Summer 2018
Spotlight

Interplanetary Effect

Making an out-of-this-world impact with a Pitt professor's advice.

On the marshy grounds of Stennis Space Center in southern Mississippi is a massive structure built of concrete and laced with metal framing. This is NASA’s primary test site for deep-space rocket engines that may one day travel to Mars. Seeing it fills Robert Cartia with pride.

Although he’s no rocket scientist, Cartia still plays a role in NASA’s mission to Mars. As a volunteer with the nonprofit Mississippi Enterprise for Technology (MSET), he connects NASA to companies whose products and services could help make the Mars mission possible. He was drawn to the work, he says, by the encouragement of a Pitt professor.

Ten years ago, after serving in the Air Force and working up to being a business system leader with a Pittsburgh metal company, Cartia already held a Pitt MBA and five other degrees.
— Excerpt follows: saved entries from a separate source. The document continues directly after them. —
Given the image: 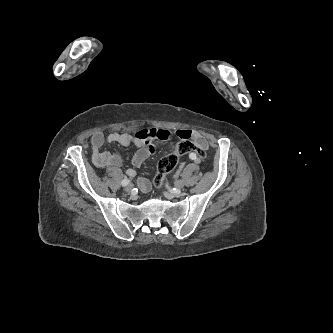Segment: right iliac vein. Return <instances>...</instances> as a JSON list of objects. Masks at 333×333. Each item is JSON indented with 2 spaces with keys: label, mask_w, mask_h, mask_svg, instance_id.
Here are the masks:
<instances>
[{
  "label": "right iliac vein",
  "mask_w": 333,
  "mask_h": 333,
  "mask_svg": "<svg viewBox=\"0 0 333 333\" xmlns=\"http://www.w3.org/2000/svg\"><path fill=\"white\" fill-rule=\"evenodd\" d=\"M132 189H133V185H132V184H128V185L125 187V190H126L127 192H130Z\"/></svg>",
  "instance_id": "right-iliac-vein-1"
}]
</instances>
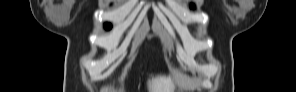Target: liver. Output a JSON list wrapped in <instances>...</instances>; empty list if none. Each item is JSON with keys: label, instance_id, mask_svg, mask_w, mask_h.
<instances>
[{"label": "liver", "instance_id": "obj_1", "mask_svg": "<svg viewBox=\"0 0 296 92\" xmlns=\"http://www.w3.org/2000/svg\"><path fill=\"white\" fill-rule=\"evenodd\" d=\"M181 76V75H180ZM185 79V77H183ZM185 85L188 83L185 81ZM148 92H174L175 85L170 76L157 75L147 81Z\"/></svg>", "mask_w": 296, "mask_h": 92}]
</instances>
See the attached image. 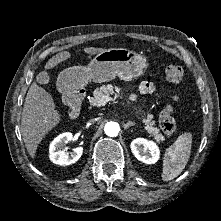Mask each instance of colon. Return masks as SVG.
<instances>
[{"label":"colon","instance_id":"1","mask_svg":"<svg viewBox=\"0 0 221 221\" xmlns=\"http://www.w3.org/2000/svg\"><path fill=\"white\" fill-rule=\"evenodd\" d=\"M164 74L166 79L173 84H180L183 80V69L179 65L171 64L165 67ZM178 96L174 95L171 102H167L160 112V126L162 131L169 137H174L177 134V125L173 118L175 103Z\"/></svg>","mask_w":221,"mask_h":221}]
</instances>
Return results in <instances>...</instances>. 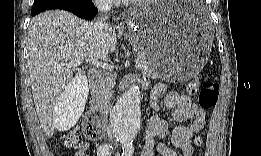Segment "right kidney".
Returning <instances> with one entry per match:
<instances>
[{
	"instance_id": "obj_1",
	"label": "right kidney",
	"mask_w": 261,
	"mask_h": 156,
	"mask_svg": "<svg viewBox=\"0 0 261 156\" xmlns=\"http://www.w3.org/2000/svg\"><path fill=\"white\" fill-rule=\"evenodd\" d=\"M81 80H83V82H85L86 81V77L85 76L81 77Z\"/></svg>"
}]
</instances>
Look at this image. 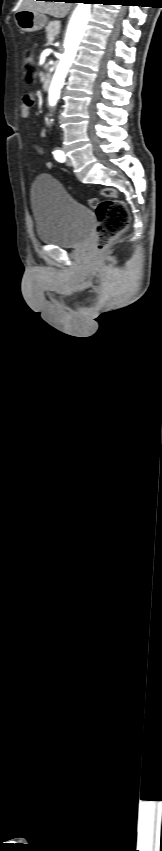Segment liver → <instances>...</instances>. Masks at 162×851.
Here are the masks:
<instances>
[{"instance_id":"obj_1","label":"liver","mask_w":162,"mask_h":851,"mask_svg":"<svg viewBox=\"0 0 162 851\" xmlns=\"http://www.w3.org/2000/svg\"><path fill=\"white\" fill-rule=\"evenodd\" d=\"M19 10H31L40 14H48L56 18H63L70 10L71 4L55 1L20 0Z\"/></svg>"}]
</instances>
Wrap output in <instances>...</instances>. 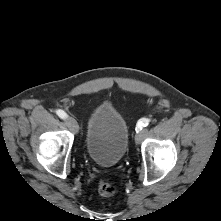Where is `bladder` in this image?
Here are the masks:
<instances>
[{"label":"bladder","instance_id":"31cf9c89","mask_svg":"<svg viewBox=\"0 0 221 221\" xmlns=\"http://www.w3.org/2000/svg\"><path fill=\"white\" fill-rule=\"evenodd\" d=\"M129 127L124 116L108 101L91 111L85 136L88 157L102 167L115 166L126 153Z\"/></svg>","mask_w":221,"mask_h":221}]
</instances>
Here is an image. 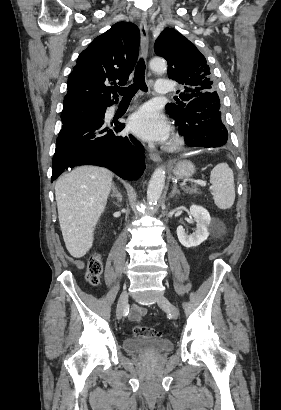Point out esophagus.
I'll list each match as a JSON object with an SVG mask.
<instances>
[{"label":"esophagus","instance_id":"1","mask_svg":"<svg viewBox=\"0 0 281 410\" xmlns=\"http://www.w3.org/2000/svg\"><path fill=\"white\" fill-rule=\"evenodd\" d=\"M140 33H141V51L142 56L146 59L149 51V35H148V26L145 15L141 17L140 21ZM150 159L154 162H161V157L157 152H149Z\"/></svg>","mask_w":281,"mask_h":410}]
</instances>
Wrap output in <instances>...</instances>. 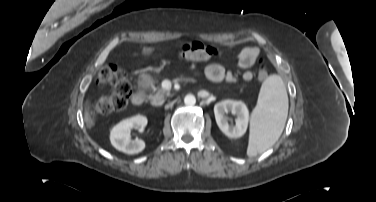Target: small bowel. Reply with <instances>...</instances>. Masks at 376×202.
<instances>
[{
	"mask_svg": "<svg viewBox=\"0 0 376 202\" xmlns=\"http://www.w3.org/2000/svg\"><path fill=\"white\" fill-rule=\"evenodd\" d=\"M259 55V50L255 47L244 48L239 55V65L244 69L241 75L242 80L250 81L252 73L249 68L254 64ZM203 72L205 76L213 82H234L237 77L230 71H226L220 64L213 63L204 67Z\"/></svg>",
	"mask_w": 376,
	"mask_h": 202,
	"instance_id": "small-bowel-1",
	"label": "small bowel"
}]
</instances>
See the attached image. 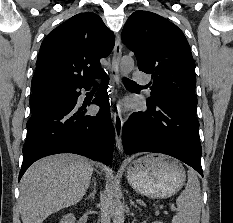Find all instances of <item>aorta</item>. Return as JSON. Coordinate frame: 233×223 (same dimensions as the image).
I'll return each mask as SVG.
<instances>
[{
	"mask_svg": "<svg viewBox=\"0 0 233 223\" xmlns=\"http://www.w3.org/2000/svg\"><path fill=\"white\" fill-rule=\"evenodd\" d=\"M132 70H134V60H132V58H129V56H127V58H123L120 64L121 76H128V74H130ZM120 205H121V201H120L119 195H113V199L111 203L112 217H115V215H118L120 211Z\"/></svg>",
	"mask_w": 233,
	"mask_h": 223,
	"instance_id": "1",
	"label": "aorta"
}]
</instances>
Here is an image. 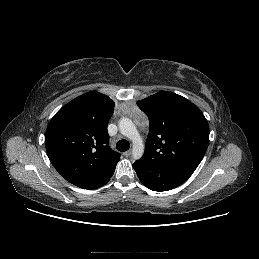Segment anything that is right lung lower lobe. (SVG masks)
I'll return each mask as SVG.
<instances>
[{
    "instance_id": "98d812e1",
    "label": "right lung lower lobe",
    "mask_w": 259,
    "mask_h": 259,
    "mask_svg": "<svg viewBox=\"0 0 259 259\" xmlns=\"http://www.w3.org/2000/svg\"><path fill=\"white\" fill-rule=\"evenodd\" d=\"M110 178H111V176L109 178H107L106 180H104L103 182H101L100 184H98L97 186H95L94 188H92V189L99 188V187L105 185L109 181Z\"/></svg>"
}]
</instances>
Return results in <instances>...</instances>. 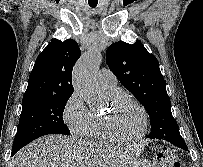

Still, he wanted more. The high achiever decided to pursue a PhD in business, and consulted his former Pitt business professor, Thomas Saaty, who asked a life-changing question: What have you done to impact or change the world?

The professor saw what his former student had earned, but not what he had done. Inspired, Cartia decided to use what he already knew to make an impact in business.

Today, in addition to a successful career serving as vice president of operational excellence at a major global marine terminal company, he volunteers with MSET to provide opportunities for growth, collaboration, and innovation on Earth and in space. When the opportunity first arose, the late Saaty was one of the first people Cartia (BUS ’08G) told.

“He influenced me more than anybody else in my life,” he says. “It makes me wonder, would I have gone on to do the things I’ve done if it weren’t for Tom?”

 

This article appeared in the Summer 2018 issue of Pitt Magazine.